“This is where I wanted to be, and this is where I am.”
Brian Schaab feels lucky to be a part of Pine Tree Society’s Communication Pathways team.
“Two years ago, I met Linda Bonnar-Ivery and knew Pine Tree Society was where I wanted to work once I became a speech-language pathologist.”
Linda is the director of Pine Tree Society’s Communication Pathways program and knows first-hand how committed you have to be to earn a speech-language pathologist certification.
“Becoming a speech-language pathologist is a pretty big goal. It takes six years of school and a minimum of nine months of full-time supervision before you can be affiliated with the American Speech and Hearing Association and earn your certification to become a full-fledged speech-language pathologist.”
Brian is Pine Tree Society’s newest speech-language pathologist, but he’s no stranger to the team. After completing his master’s degree, he completed two years of clinical fellowship training at Pine Tree Society.
Before discovering speech-language pathology was his life’s passion, he set out to be a high school English teacher.
“I studied linguistics and language and became fascinated with how complex language is and how humans are wired to use it.”

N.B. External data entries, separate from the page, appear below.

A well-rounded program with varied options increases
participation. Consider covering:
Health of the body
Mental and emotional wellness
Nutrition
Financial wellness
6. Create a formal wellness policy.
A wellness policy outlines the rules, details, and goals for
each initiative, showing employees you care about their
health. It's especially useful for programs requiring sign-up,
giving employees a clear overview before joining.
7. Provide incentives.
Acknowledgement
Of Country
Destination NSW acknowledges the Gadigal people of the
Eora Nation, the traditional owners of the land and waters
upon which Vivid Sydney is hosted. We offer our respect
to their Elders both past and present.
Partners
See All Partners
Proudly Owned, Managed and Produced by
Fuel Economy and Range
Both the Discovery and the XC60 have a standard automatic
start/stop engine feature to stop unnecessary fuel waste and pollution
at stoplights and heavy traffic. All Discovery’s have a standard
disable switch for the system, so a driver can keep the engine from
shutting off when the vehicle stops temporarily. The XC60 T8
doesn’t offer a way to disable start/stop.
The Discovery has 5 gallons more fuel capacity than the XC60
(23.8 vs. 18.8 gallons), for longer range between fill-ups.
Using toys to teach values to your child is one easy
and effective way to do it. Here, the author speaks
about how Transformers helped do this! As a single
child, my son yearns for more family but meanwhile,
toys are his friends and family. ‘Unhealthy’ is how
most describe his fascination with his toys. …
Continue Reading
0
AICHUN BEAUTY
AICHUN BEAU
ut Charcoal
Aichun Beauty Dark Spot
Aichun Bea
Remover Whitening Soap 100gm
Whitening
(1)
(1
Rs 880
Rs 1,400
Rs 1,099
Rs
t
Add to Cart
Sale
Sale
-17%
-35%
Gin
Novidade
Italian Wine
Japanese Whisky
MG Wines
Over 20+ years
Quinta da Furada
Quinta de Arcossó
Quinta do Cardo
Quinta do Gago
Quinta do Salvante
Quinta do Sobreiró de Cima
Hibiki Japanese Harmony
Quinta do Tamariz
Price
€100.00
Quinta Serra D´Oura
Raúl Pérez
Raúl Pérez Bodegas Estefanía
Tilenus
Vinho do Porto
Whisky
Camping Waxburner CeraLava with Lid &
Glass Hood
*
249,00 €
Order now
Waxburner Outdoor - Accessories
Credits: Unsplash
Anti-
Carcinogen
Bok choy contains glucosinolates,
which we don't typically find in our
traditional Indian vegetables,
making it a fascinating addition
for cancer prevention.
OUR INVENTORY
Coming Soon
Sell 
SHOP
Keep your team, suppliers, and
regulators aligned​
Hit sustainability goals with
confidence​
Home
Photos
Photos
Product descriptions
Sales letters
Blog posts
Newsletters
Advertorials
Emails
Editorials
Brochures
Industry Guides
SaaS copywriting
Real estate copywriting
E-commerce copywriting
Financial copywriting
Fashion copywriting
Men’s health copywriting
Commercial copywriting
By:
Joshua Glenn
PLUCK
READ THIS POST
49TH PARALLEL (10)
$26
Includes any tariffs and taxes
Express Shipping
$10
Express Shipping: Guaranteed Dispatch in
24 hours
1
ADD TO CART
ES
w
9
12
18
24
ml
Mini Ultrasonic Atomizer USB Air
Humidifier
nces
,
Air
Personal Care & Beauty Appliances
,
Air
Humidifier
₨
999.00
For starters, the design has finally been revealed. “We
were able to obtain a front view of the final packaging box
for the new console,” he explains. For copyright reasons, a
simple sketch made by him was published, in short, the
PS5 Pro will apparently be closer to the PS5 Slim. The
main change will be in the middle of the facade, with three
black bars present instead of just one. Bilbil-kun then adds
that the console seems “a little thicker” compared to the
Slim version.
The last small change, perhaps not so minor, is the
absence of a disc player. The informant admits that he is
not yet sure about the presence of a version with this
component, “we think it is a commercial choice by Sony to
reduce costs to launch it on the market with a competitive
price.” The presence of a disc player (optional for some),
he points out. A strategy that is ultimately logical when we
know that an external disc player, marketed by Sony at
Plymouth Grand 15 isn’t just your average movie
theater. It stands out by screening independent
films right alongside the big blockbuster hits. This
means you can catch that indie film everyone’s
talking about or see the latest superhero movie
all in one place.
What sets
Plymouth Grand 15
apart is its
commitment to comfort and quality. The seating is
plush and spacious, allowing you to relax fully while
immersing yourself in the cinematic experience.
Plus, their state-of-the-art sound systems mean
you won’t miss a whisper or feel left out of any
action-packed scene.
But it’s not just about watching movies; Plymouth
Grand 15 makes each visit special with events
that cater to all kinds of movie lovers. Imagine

That naturally developed into a fascination with communication in general and, in graduate school, he focused on language and literacy disorders.
“Brian has a love for literacy which gives him a unique perspective on communication. The field of speech-language pathology covers a lot of areas and reading comprehension is an important piece.”
The desire to share what he knows and help people communicate is what drew him to this line of work.
To be successful as a speech language pathologist you need to have a true passion to make difference and the innate desire to help someone build their communication skills.
You also need patience.
“When someone can’t talk or communicate, it’s frustrating for everyone and you need to be able to discover what the barrier is and figure out how to help the person get over that barrier,” explains Linda.
The goal is to help each person learn to communicate in as efficient and effective a way as they possibly can. That can include non-verbal communication.
“For example, if a child is not going to talk, they might need an augmentive device or another way to communicate. Our job is to help each individual child communicate in as efficient and effective a way as they can.”
The non-verbal population is not who Brian initially set out to work with. But he soon found it to be his calling.
“Once I started it, I loved it.”
Being open to new experiences is one of Brian’s many strengths and he loves working with people with all different communication styles.
“I feel lucky to be a part of Pine Tree Society’s Communication Pathways team. I think they are the very best team in the world.”